Granja intensiva de vacas

Con esto, no hace falta mucho más para desmontar cualquier estudio de las consultoras norteamericanas despreciando el desperdicio de recursos que representan las vacas de la India. En comparación con la intensiva, altamente contaminante y abrumadora ganadería estadounidense, el modelo de la India no parece no satisfacer las necesidades de millones de ciudadanos. Aún así, constituye un pilar fundamental para que no cunda el "caos" a lo largo de un país de dimensiones monstruosas. Según la ONU, más de un tercio de los gases que contribuyen al efecto invernadero provienen de la ganadería intensiva y en Estados Unidos, el consumo de agua de estos animales es más que preocupante ante el cambio climático.

Estadísticas vacas

Fuente: Documental "Cowspiracy" , www.cowspiracy.com/facts

Volviendo al déficit de bueyes en la India, de esta manera:

"El agricultor indio que no puede reemplazar su buey enfermo o muerto se
encuentra poco más o menos en la misma situación que un agricultor americano que no pueda sustituir ni reparar su tractor averiado. Pero hay una diferencia importante: los tractores se fabrican en factorías, pero los bueyes nacen de las vacas. Un agricultor que posee una vaca posee una factoría para producir bueyes. Con o sin amor a las vacas, ésta es una buena razón para tener poco interés en vender su vaca al matadero. También empezamos a vislumbrar por qué los agricultores indios podrían estar dispuestos a tolerar vacas que sólo producen 500 libras de leche al año. Si la principal función económica de la vaca cebú es criar
animales de tracción, entonces no hay ninguna razón para compararla con los
especializados animales americanos cuya función primordial es producir
leche. Sin embargo, la leche que producen las vacas cebú cumple un cometido importante en la satisfacción de las necesidades nutritivas de muchas familias pobres. Incluso pequeñas cantidades de productos lácteos pueden mejorar la salud de personas que se ven obligadas a subsistir al borde de la inanición."
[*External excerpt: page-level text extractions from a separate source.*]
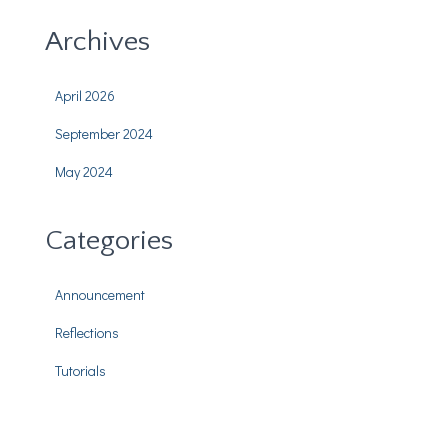
Archives
April 2026
September 2024
May 2024
Categories
Announcement
Reflections
Tutorials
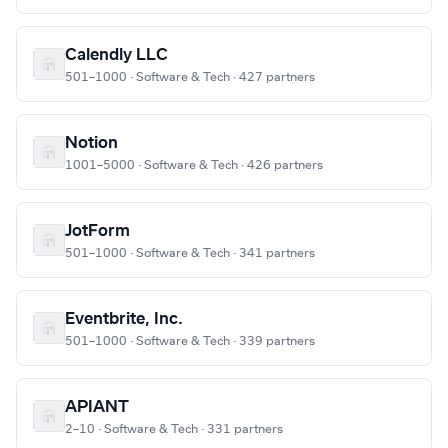
Calendly LLC
501–1000 · Software & Tech · 427 partners
Notion
1001–5000 · Software & Tech · 426 partners
JotForm
501–1000 · Software & Tech · 341 partners
Eventbrite, Inc.
501–1000 · Software & Tech · 339 partners
APIANT
2–10 · Software & Tech · 331 partners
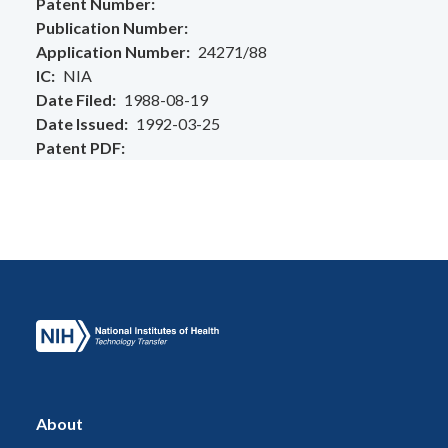
Patent Number
Publication Number
Application Number
24271/88
IC
NIA
Date Filed
1988-08-19
Date Issued
1992-03-25
Patent PDF
About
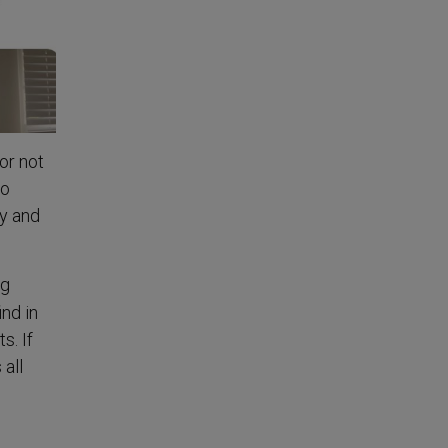
or not
to
ay and
ng
ind in
s. If
 all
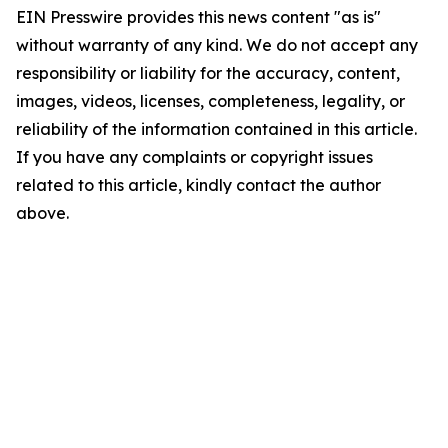
EIN Presswire provides this news content "as is"
without warranty of any kind. We do not accept any
responsibility or liability for the accuracy, content,
images, videos, licenses, completeness, legality, or
reliability of the information contained in this article.
If you have any complaints or copyright issues
related to this article, kindly contact the author
above.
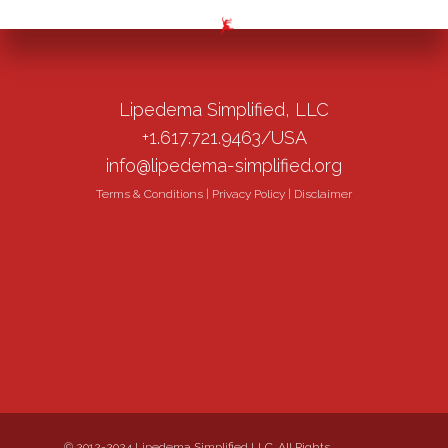
Lipedema Simplified, LLC
+1.617.721.9463/USA
info@lipedema-simplified.org
Terms & Conditions
|
Privacy Policy
|
Disclaimer
© 2012-2024 Lipedema Simplified LLC. All Rights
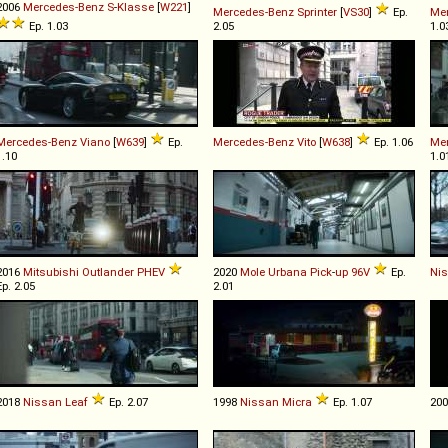
2006
Mercedes-Benz
S
-
Klasse
[
W221
]
Mercedes-Benz
Sprinter
[
VS30
]
Ep.
Me
Ep. 1.03
2.05
1.0
Mercedes-Benz
Viano
[
W639
]
Ep.
Mercedes-Benz
Vito
[
W638
]
Ep. 1.06
Me
1.10
1.0
2016
Mitsubishi
Outlander
PHEV
2020
Mole Urbana
Pick
-
up
96V
Ep.
Ni
Ep. 2.05
2.01
2018
Nissan
Leaf
Ep. 2.07
1998
Nissan
Micra
Ep. 1.07
20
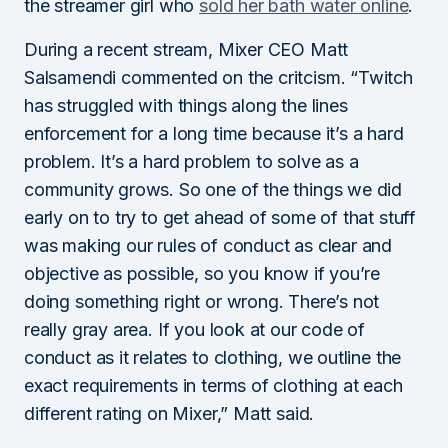
the streamer girl who
sold her bath water online
.
During a recent stream, Mixer CEO Matt
Salsamendi commented on the critcism. “Twitch
has struggled with things along the lines
enforcement for a long time because it’s a hard
problem. It’s a hard problem to solve as a
community grows. So one of the things we did
early on to try to get ahead of some of that stuff
was making our rules of conduct as clear and
objective as possible, so you know if you’re
doing something right or wrong. There’s not
really gray area. If you look at our code of
conduct as it relates to clothing, we outline the
exact requirements in terms of clothing at each
different rating on Mixer,” Matt said.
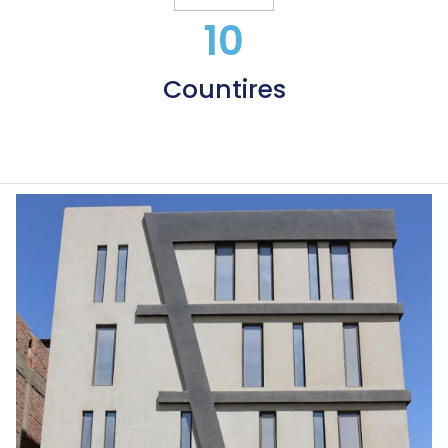
10
Countires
La agricultura y el posible caos

Agricultura en la India

Imaginemos por un momento que su sistema económico sustituye de un día para otro la forma de arar y de críar el ganado para parecerse más al modelo norteamericano. Marvin Harris ofrece esta reflexión sobre la importancia de la agricultura en la India:

"La agricultura forma parte de un inmenso sistema de relaciones humanas
y naturales. Juzgar partes aisladas deeste «ecosistema» en términos que son
pertinentes para el comportamiento del complejo agrícola americano produce
impresiones muy extrañas. El ganado vacuno desempeña en el «ecosistema»
indio cometidos que fácilmente pasan por alto o minimizan los observadores
de sociedades industrializadas con alto consumo de energía. En Estados Unidos
los productos químicos han sustituido casi por completo al estiércol animal como fuente principal de abonos agrícolas. Los agricultores americanos
dejaron de usar estiércol cuando empezaron a arar con tractores en vez de
con mulas o caballos. Puesto que los tractores excretan veneno en vez de
fertilizantes, la utilización de una agricultura mecanizada a gran escala
implica casi necesariamente el empleo de fertilizantes químicos. Y hoy en día
se ha desarrollado de hecho en todo el mundo un enorme complejo industrial
integrado de petroquímicas-tractores, camiones, que produce maquinaria
agrícola, transporte motorizado, gasoil y gasolina, fertilizantes químicos y
pesticidas de los que dependen las nuevas técnicas de producción de altos
rendimientos. Para bien o para mal, la mayor parte de los agricultores de la India no pueden participar en este complejo, no porque veneren a sus vacas, sino porque no pueden permitirse el lujo de comprar tractores. Al igual que otros países
subdesarrollados, la India no puede construir factorías que compitan con las
instalaciones de los países industrializados, ni pagar grandes
cantidades de productos industriales importados. La transformación de los
animales y el estiércol en tractores y petroquímica requeriría la inversión de
sumas increíbles de capital. Además, el efecto inevitable de sustituir animales
baratos por maquinas costosas es reducir el número de personas que
pueden ganarse la vida mediante la agricultura y obligar al correspondiente
aumento en las dimensiones de la granja ordinaria. Sabemos que el desarrollo de
la economía agrícola en gran escala en Estados Unidos ha significado la
destrucción virtual de la pequeña granja familiar. Menos del 5 por 100 de las
familias de Estados Unidos viven en la actualidad en granjas, en comparación
con el 60 por 100 de hace aproximadamente cien años. Si la economía agrícola tuviera que desarrollarse de forma similar en la India, habría que encontrar en poco tiempo trabajo y alojamiento para 250 millones de campesinos desplazados."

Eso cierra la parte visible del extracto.